Слайд 2: Evaluation of New Attachment and Bone Regeneration
Clinical Methods Consist of: 1. Probing depth measurements (pre- and post-treatment). 2. Clinical gingival indices. 3. Determination of attachment level, care should be taken to measure the defect by placing the probe at the exact same point before and after treatment and also with the same angulation. Pre- and postoperative probing measurements without standardized method may not be reliable. Essentials of Clinical Periodontology and Periodontics. Shantipriya Reddy. 2011.
Слайд 3: Evaluation of New Attachment and Bone Regeneration
Radiographic Methods Standardized techniques for reproducible positioning of the film and tubing is very difficult.

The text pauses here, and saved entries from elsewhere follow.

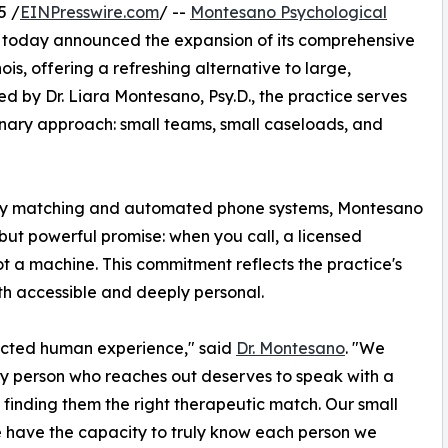
5 /
EINPresswire.com
/ --
Montesano Psychological
 today announced the expansion of its comprehensive
ois, offering a refreshing alternative to large,
d by Dr. Liara Montesano, Psy.D., the practice serves
nary approach: small teams, small caseloads, and
apy matching and automated phone systems, Montesano
but powerful promise: when you call, a licensed
not a machine. This commitment reflects the practice's
th accessible and deeply personal.
ected human experience," said
Dr. Montesano
. "We
ery person who reaches out deserves to speak with a
finding them the right therapeutic match. Our small
 have the capacity to truly know each person we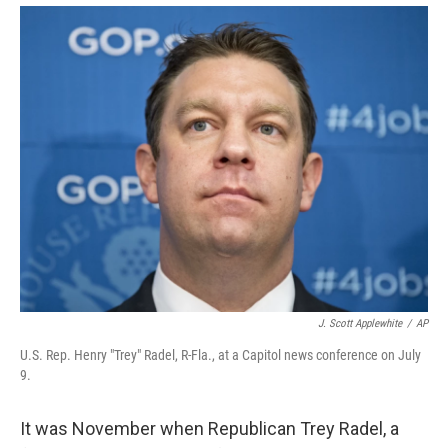
J. Scott Applewhite
/
AP
U.S. Rep. Henry "Trey" Radel, R-Fla., at a Capitol news conference on July
9.
It was November when Republican Trey Radel, a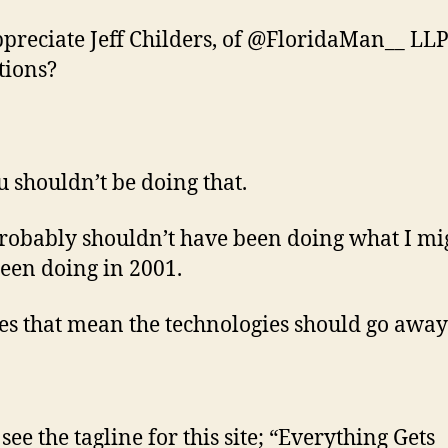
ppreciate Jeff Childers, of @FloridaMan__ LLP
tions?
u shouldn’t be doing that.
probably shouldn’t have been doing what I mi
een doing in 2001.
es that mean the technologies should go away
see the tagline for this site; “Everything Gets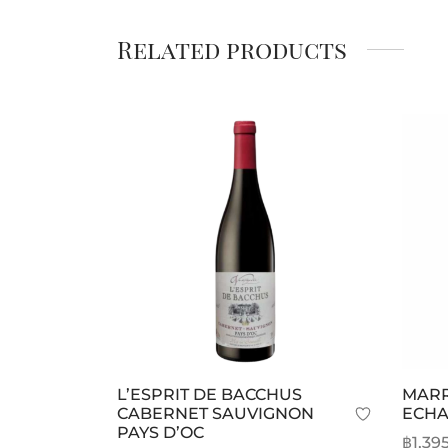
Related products
L’ESPRIT DE BACCHUS
MARR
CABERNET SAUVIGNON
ECHA
PAYS D’OC
฿
1,39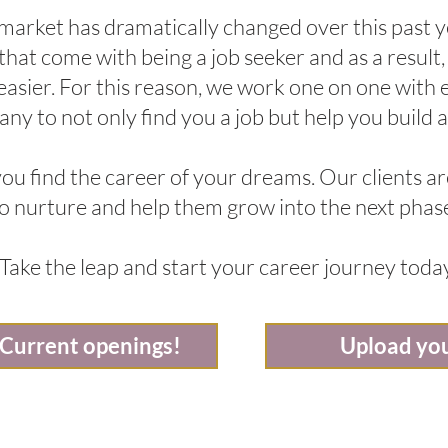
 market has dramatically changed over this past
s that come with being a job seeker and as a result
 easier. For this reason, we work one on one with
ny to not only find you a job but help you build a
ou find the career of your dreams. Our clients ar
 to nurture and help them grow into the next phase
Take the leap and start your career journey toda
 Current openings!
Upload yo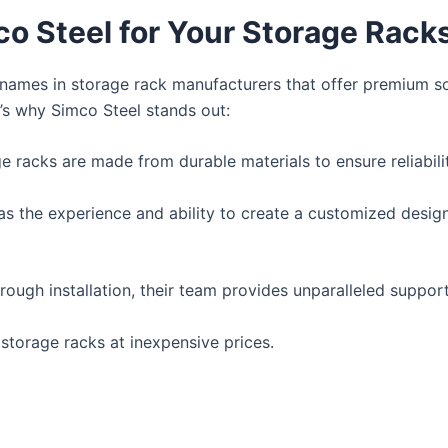
 Steel for Your Storage Rack
g names in storage rack manufacturers that offer premium s
re’s why Simco Steel stands out:
ge racks are made from durable materials to ensure reliabili
s the experience and ability to create a customized design 
rough installation, their team provides unparalleled support
 storage racks at inexpensive prices.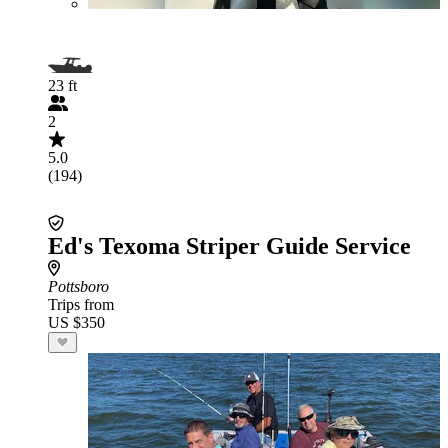
23 ft
2
5.0
(194)
Ed's Texoma Striper Guide Service
Pottsboro
Trips from
US $350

Even with standardization, the radiograph may not show the entire topography of the area before or after the treatment. Furthermore, thin bony trabeculae which was present before treatment may go undetected because minimal amount of mineralized tissue must be present to be seen or registered on the radiograph. Essentials of Clinical Periodontology and Periodontics. Shantipriya Reddy. 2011.

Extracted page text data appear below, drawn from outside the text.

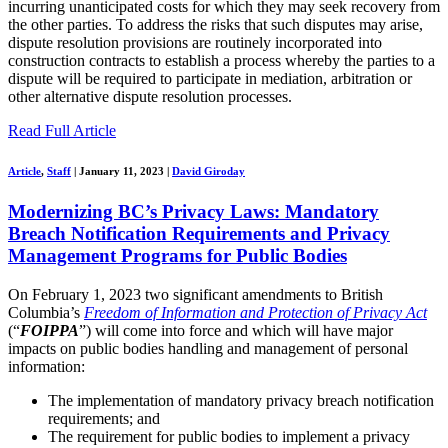
incurring unanticipated costs for which they may seek recovery from
the other parties. To address the risks that such disputes may arise,
dispute resolution provisions are routinely incorporated into
construction contracts to establish a process whereby the parties to a
dispute will be required to participate in mediation, arbitration or
other alternative dispute resolution processes.
Read Full Article
Article
,
Staff
|
January 11, 2023
|
David Giroday
Modernizing BC’s Privacy Laws: Mandatory
Breach Notification Requirements and Privacy
Management Programs for Public Bodies
On February 1, 2023 two significant amendments to British
Columbia’s
Freedom of Information and Protection of Privacy Act
(“
FOIPPA
”) will come into force and which will have major
impacts on public bodies handling and management of personal
information:
The implementation of mandatory privacy breach notification
requirements; and
The requirement for public bodies to implement a privacy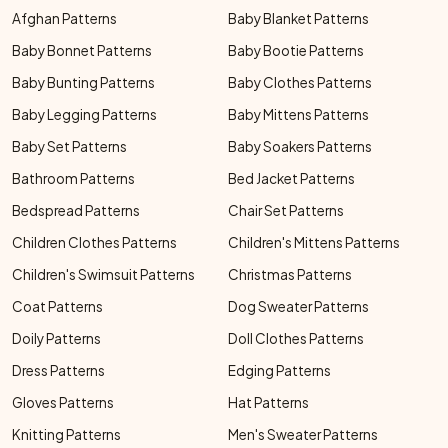
Afghan Patterns
Baby Blanket Patterns
Baby Bonnet Patterns
Baby Bootie Patterns
Baby Bunting Patterns
Baby Clothes Patterns
Baby Legging Patterns
Baby Mittens Patterns
Baby Set Patterns
Baby Soakers Patterns
Bathroom Patterns
Bed Jacket Patterns
Bedspread Patterns
Chair Set Patterns
Children Clothes Patterns
Children's Mittens Patterns
Children's Swimsuit Patterns
Christmas Patterns
Coat Patterns
Dog Sweater Patterns
Doily Patterns
Doll Clothes Patterns
Dress Patterns
Edging Patterns
Gloves Patterns
Hat Patterns
Knitting Patterns
Men's Sweater Patterns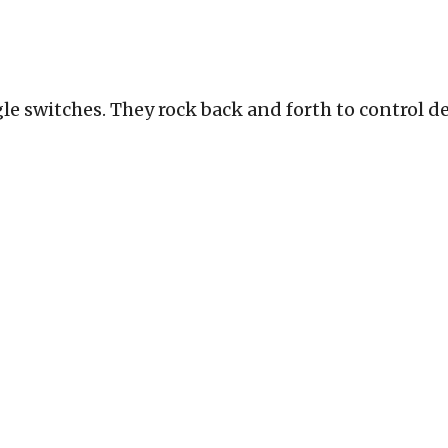
le switches. They rock back and forth to control dev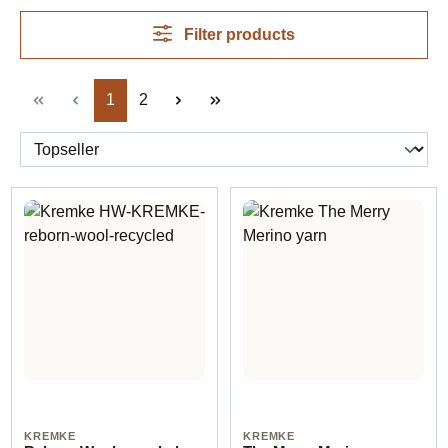
Filter products
Page
Page
1
2
KREMKE
KREMKE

Слайд 4: Evaluation of New Attachment and Bone Regeneration
Surgical Re-entry This can give the best view of the state of the bone crest that can be compared with the one taken during the initial surgical intervention and can also be subjected to measurements. Even models can be used to appreciate the results of the therapy (pretreatment and post-treatment). This method is very useful but has two shortcomings: a. It requires a frequently unnecessary second operation. b. It does not show the type of attachment that exists (epithelial or connective tissue attachments). Essentials of Clinical Periodontology and Periodontics. Shantipriya Reddy. 2011.

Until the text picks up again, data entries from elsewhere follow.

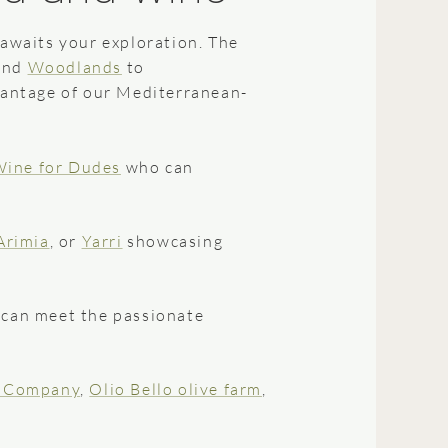
awaits your exploration. The
and
Woodlands
to
dvantage of our Mediterranean-
ine for Dudes
who can
Arimia
, or
Yarri
showcasing
 can meet the passionate
e Company
,
Olio Bello olive farm
,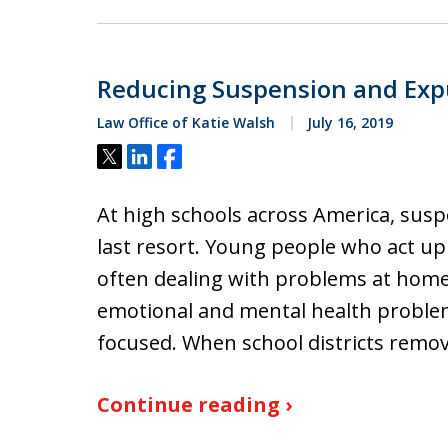
Reducing Suspension and Exp
Law Office of Katie Walsh
July 16, 2019
Tweet
Share
Share
At high schools across America, susp
last resort. Young people who act up 
often dealing with problems at home
emotional and mental health problems 
focused. When school districts remo
Continue reading ›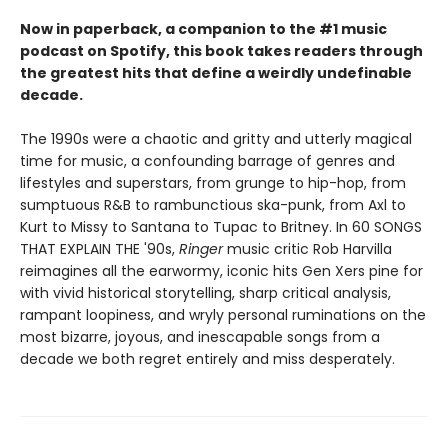
Now in paperback, a companion to the #1 music
podcast on Spotify, this book takes readers through
the greatest hits that define a weirdly undefinable
decade.
The 1990s were a chaotic and gritty and utterly magical
time for music, a confounding barrage of genres and
lifestyles and superstars, from grunge to hip-hop, from
sumptuous R&B to rambunctious ska-punk, from Axl to
Kurt to Missy to Santana to Tupac to Britney. In 60 SONGS
THAT EXPLAIN THE '90s,
Ringer
music critic Rob Harvilla
reimagines all the earwormy, iconic hits Gen Xers pine for
with vivid historical storytelling, sharp critical analysis,
rampant loopiness, and wryly personal ruminations on the
most bizarre, joyous, and inescapable songs from a
decade we both regret entirely and miss desperately.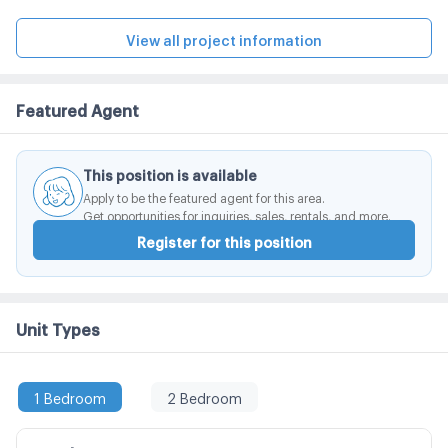
meters. The design concept is still emphasizing the
unique style of the Noble style. Which is designed with
View all project information
a focus on the Light and Space. Combined with the
space and the shadow of the building perfectly on the
Featured Agent
appropriate area.
This position is available
Apply to be the featured agent for this area.
Get opportunities for inquiries, sales, rentals, and more.
Register for this position
Unit Types
1 Bedroom
2 Bedroom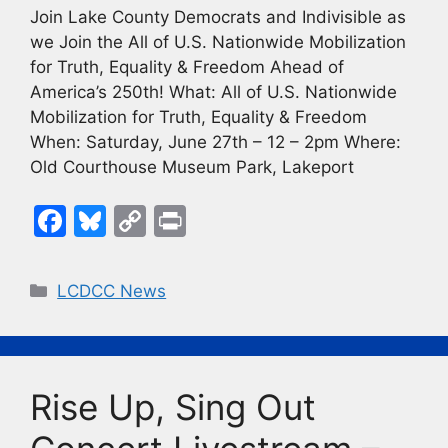
Join Lake County Democrats and Indivisible as
we Join the All of U.S. Nationwide Mobilization
for Truth, Equality & Freedom Ahead of
America’s 250th! What: All of U.S. Nationwide
Mobilization for Truth, Equality & Freedom
When: Saturday, June 27th – 12 – 2pm Where:
Old Courthouse Museum Park, Lakeport
F
Bl
C
Pr
a
u
o
in
c
e
p
t
Categories
LCDCC News
e
s
y
b
k
Li
o
y
n
Rise Up, Sing Out
o
k
k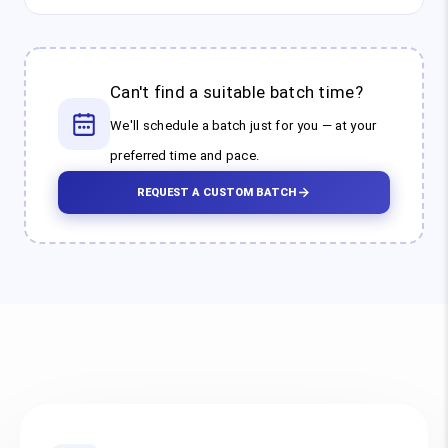
Can't find a suitable batch time?
We'll schedule a batch just for you — at your
preferred time and pace.
REQUEST A CUSTOM BATCH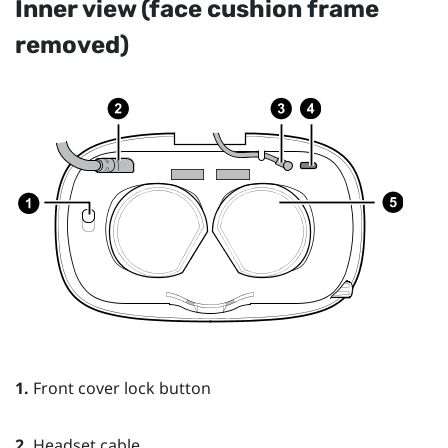
Inner view (face cushion frame
removed)
1.
Front cover lock button
2.
Headset cable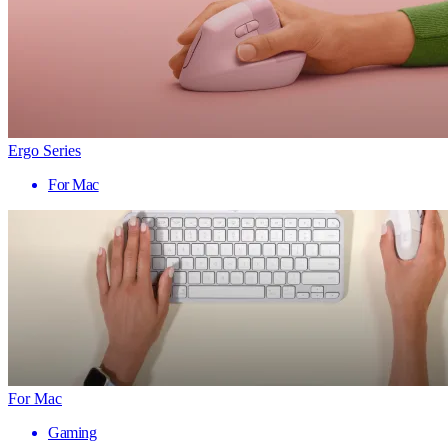
Ergo Series
For Mac
For Mac
Gaming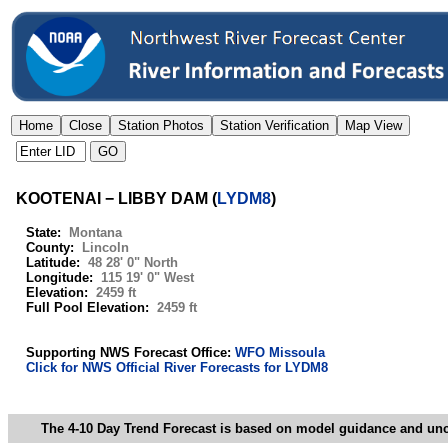
KOOTENAI − LIBBY DAM
(
LYDM8
)
State:
Montana
County:
Lincoln
Latitude:
48 28' 0" North
Longitude:
115 19' 0" West
Elevation:
2459 ft
Full Pool Elevation:
2459 ft
Supporting NWS Forecast Office:
WFO Missoula
Click for NWS Official River Forecasts for LYDM8
The 4-10 Day Trend Forecast is based on model guidance and uncer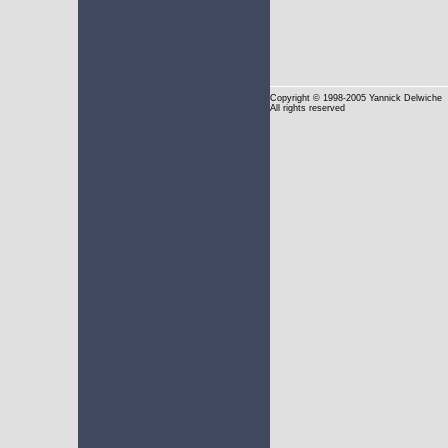
Copyright
© 1998-2005 Yannick Delwiche
All rights reserved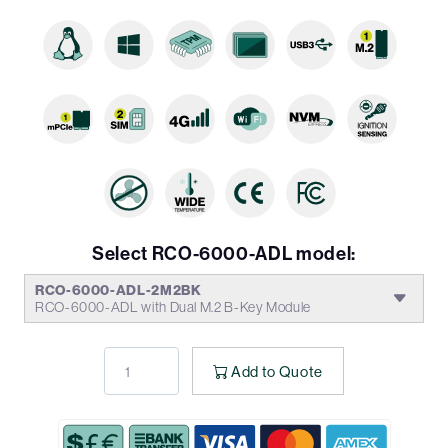
Select RCO-6000-ADL model:
RCO-6000-ADL-2M2BK
RCO-6000-ADL with Dual M.2 B-Key Module
Add to Quote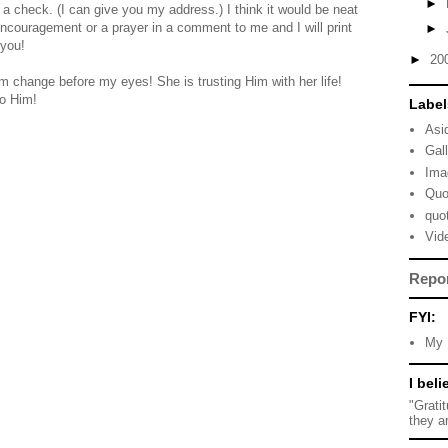
►
er a check. (I can give you my address.) I think it would be neat
ncouragement or a prayer in a comment to me and I will print
►
 you!
►
20
 change before my eyes! She is trusting Him with her life!
to Him!
Label
Asi
Gal
Ima
Quo
quo
Vid
Repo
FYI:
My 
I beli
"Grati
they a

Слайд 5: Evaluation of New Attachment and Bone Regeneration
Histological Methods The type of attachment can only be determined by the histologic analysis of the tissue block taken from the healed area. Although this can give us the clear picture of regeneration of the attachment apparatus, it is not without problems. They are: a. The need to remove a tooth with its periodontium treated successfully limits the volunteers. b. Animal models (monkey, dog, pigs) can be used to clarify some aspects and but one must always remember the differences that exists when extrapolations to humans are attempted. Essentials of Clinical Periodontology and Periodontics. Shantipriya Reddy. 2011.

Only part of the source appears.